Task:
Output the data in full. Keep every word exact and exclude the pictures.

Data under study:
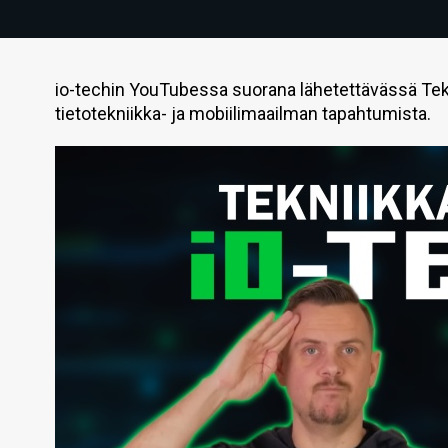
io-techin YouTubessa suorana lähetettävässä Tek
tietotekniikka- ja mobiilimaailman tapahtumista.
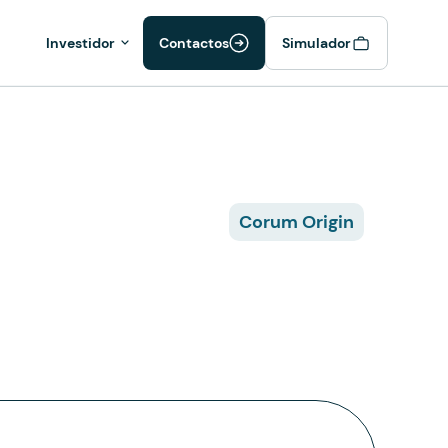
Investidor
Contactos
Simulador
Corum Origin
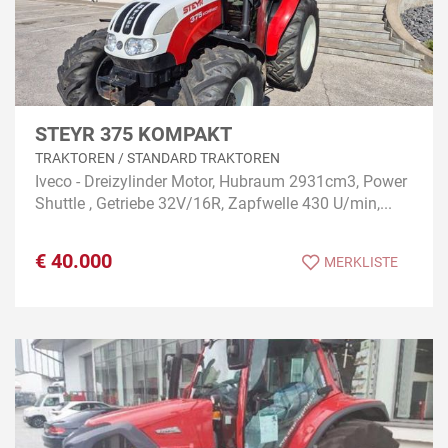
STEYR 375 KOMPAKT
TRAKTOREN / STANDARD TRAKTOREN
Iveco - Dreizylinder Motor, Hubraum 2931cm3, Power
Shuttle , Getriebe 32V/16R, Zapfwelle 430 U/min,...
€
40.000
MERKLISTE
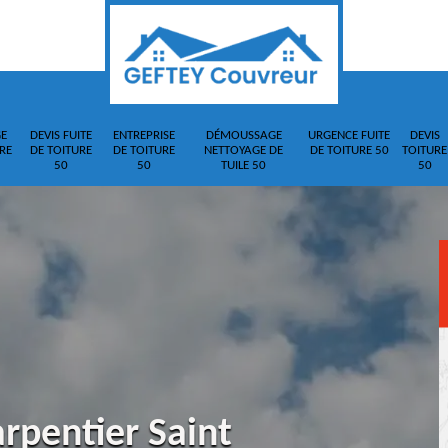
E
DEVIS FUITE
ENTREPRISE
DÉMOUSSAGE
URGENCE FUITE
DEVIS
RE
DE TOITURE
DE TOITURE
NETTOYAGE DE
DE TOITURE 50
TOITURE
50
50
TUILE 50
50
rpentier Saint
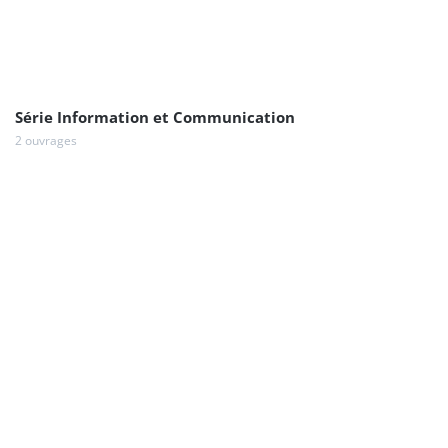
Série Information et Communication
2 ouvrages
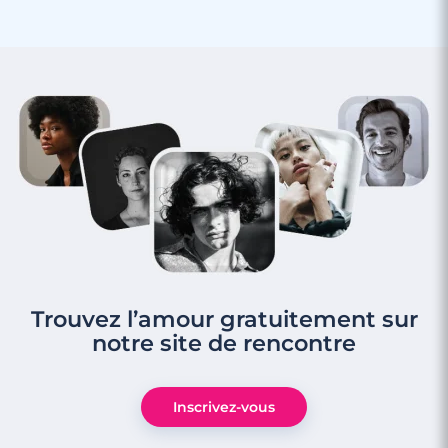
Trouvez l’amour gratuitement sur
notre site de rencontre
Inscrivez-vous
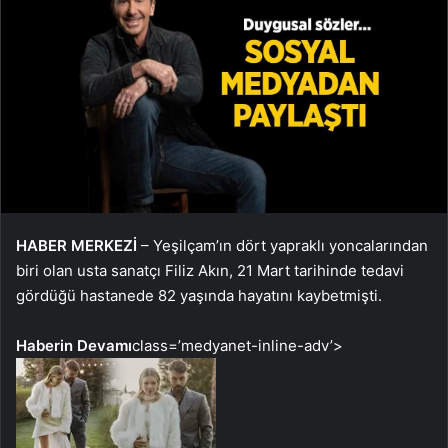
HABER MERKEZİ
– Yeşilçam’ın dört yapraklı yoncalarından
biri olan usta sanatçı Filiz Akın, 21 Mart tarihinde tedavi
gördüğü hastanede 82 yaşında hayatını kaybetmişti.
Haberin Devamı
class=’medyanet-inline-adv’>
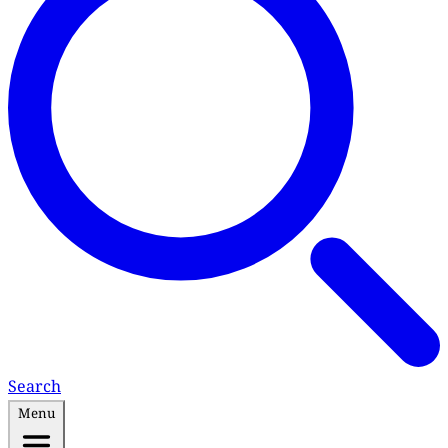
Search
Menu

Answer for the task:
io-techin YouTubessa suorana lähetettävässä Tek
tietotekniikka- ja mobiilimaailman tapahtumista.
Investidor
Contactos
Simulador
Corum Origin
STEYR 375 KOMPAKT
TRAKTOREN / STANDARD TRAKTOREN
Iveco - Dreizylinder Motor, Hubraum 2931cm3, Power
Shuttle , Getriebe 32V/16R, Zapfwelle 430 U/min,...
€
40.000
MERKLISTE
E
DEVIS FUITE
ENTREPRISE
DÉMOUSSAGE
URGENCE FUITE
DEVIS
RE
DE TOITURE
DE TOITURE
NETTOYAGE DE
DE TOITURE 50
TOITURE
50
50
TUILE 50
50
rpentier Saint
Série Information et Communication
2 ouvrages
Trouvez l’amour gratuitement sur
notre site de rencontre
Inscrivez-vous
HABER MERKEZİ
– Yeşilçam’ın dört yapraklı yoncalarından
biri olan usta sanatçı Filiz Akın, 21 Mart tarihinde tedavi
gördüğü hastanede 82 yaşında hayatını kaybetmişti.
Haberin Devamı
class=’medyanet-inline-adv’>
Search
Menu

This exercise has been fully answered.